No new details on Sacramento against Seattle, though the next All-Star decision might be New York versus New York.
NBA commissioner David Stern fielded numerous questions Saturday but provided little news about the future of the Sacramento Kings during his last All-Star weekend news conference. A Seattle group has reached an agreement to buy the team from the Maloof family with the goal of moving it to the Northwest, and Sacramento mayor Kevin Johnson is trying to keep the Kings in California’s capital.
Stern said owners will continue to discuss the plans and will hear from Johnson with the goal of deciding at their April board meeting. Without saying how, Stern said Sacramento has a chance of beating out what he has said is a strong bid from the Seattle group.
“Oh, certainly it’s plausible to me, but I don’t have a vote,” Stern said. “But I expect the owners to have a very open mind on this. And it isn’t plausible yet to talk about it until the predicates have been fulfilled.”
Stern plans to retire on Feb. 1, 2014, on what would be the 30th anniversary of his appointment to the job. The 2014 game is going to New Orleans, and deputy commissioner Adam Silver said the 2015 event is likely headed to either the Knicks’ Madison Square Garden or the new Barclays Center in Brooklyn.
Silver didn’t say when a decision would be made. The New York bids are not the only ones the league is considering.
Sacramento may be out of the NBA business by then. A Seattle group led by Chris Hansen and Steve Ballmer has reached an agreement with the Maloof family to buy 65 percent of the franchise, which is valued at $525 million, and move the team to Seattle and restore the SuperSonics name. The deal will cost the Hansen group a little more than $340 million.
Johnson has asked for and been granted a chance to deliver a competing offer, which is expected by March 1, and to address the board. And he insists his city has a “competitive advantage” because the NBA previously approved Sacramento’s financing plans for a new arena last year when it thought it had brokered a deal between the Maloofs and the city that the owners later pulled out of.
“We’re going to deliver a brand new arena downtown. At the end of the day, that’s a key variable and I think it gives us a competitive advantage,” Johnson said in a separate news conference. “We have a deal that was approved by the NBA already, where the city has a significant public investment that we’re willing to put forward, to build a brand new arena. That’s a key reason why unfortunately a team left Seattle and why teams do leave, is you can’t get arena deals done.”
Stern was asked if the decision will come down strictly to the arena deal.
“This is strictly about what the owners decide,” he said. “There’s a great and strong application from a terrific city to bring in a third and possibly a fourth team in a brand-new building, well-financed ownership group, without the ability yet to build, because there are several things that have to be overcome. But that’s really good. So if you’re a commissioner, you like that.”
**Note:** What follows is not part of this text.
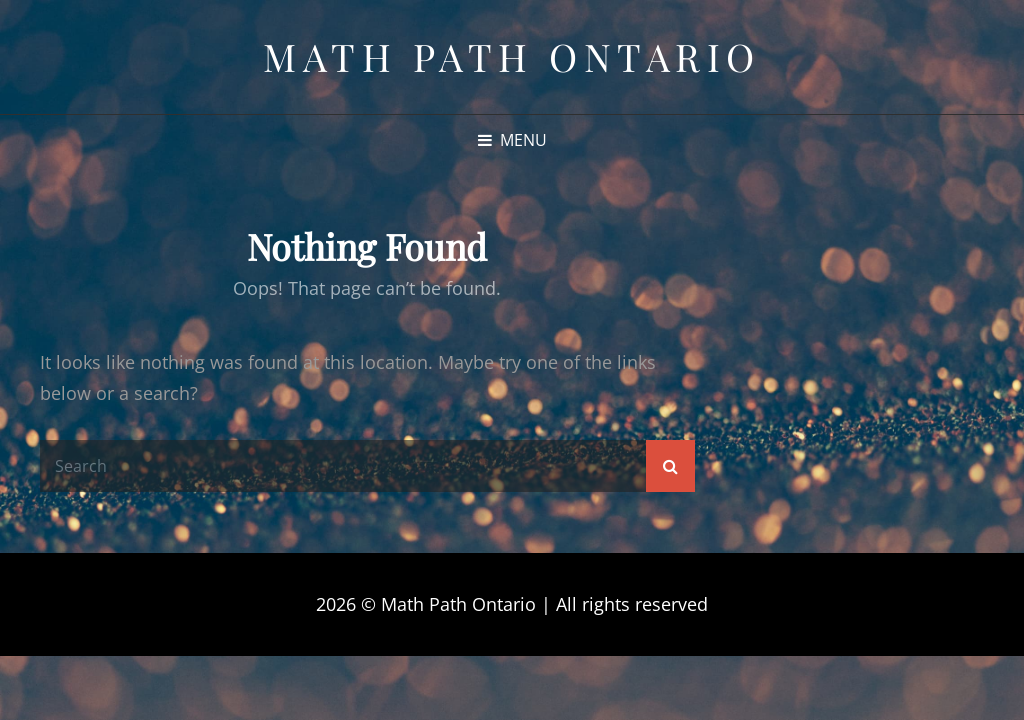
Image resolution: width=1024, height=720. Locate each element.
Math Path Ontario (512, 56)
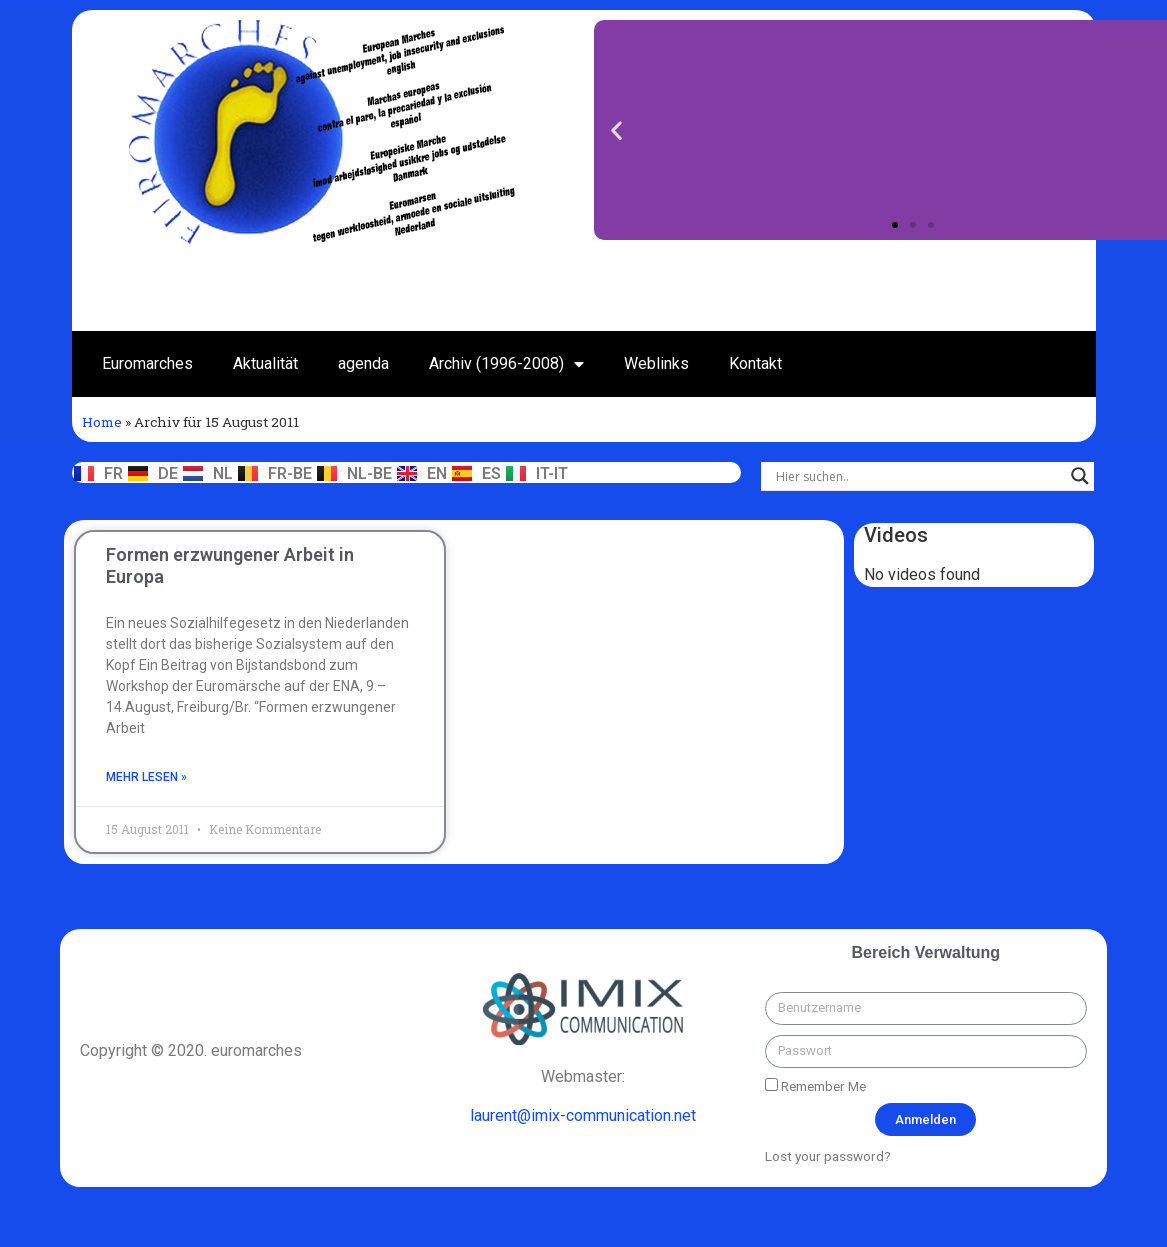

Johnson came to Houston in hopes of gaining support for Sacramento, though he and Stern have not met and there are no plans for a meeting. His fight for the Kings contrasts somewhat with the response Stern got from Washington politicians before the SuperSonics eventually moved to Oklahoma City. Stern recalled that the Seahawks and Mariners got public funding for new stadiums that wasn’t available for the Sonics.
Stern said it “saddened” him to depart because Seattle was a great city, but that “history was being rewritten” about the way the NBA left it.
With reporters from both cities jamming the room where his news conference was held, and occasionally appearing bored by their repeated questions, Stern added he couldn’t see any scenario in which both Seattle and Sacramento would be happy. He and Silver both doubt expansion is something that would be considered soon.
He said the committees that will decide in April have a difficult choice.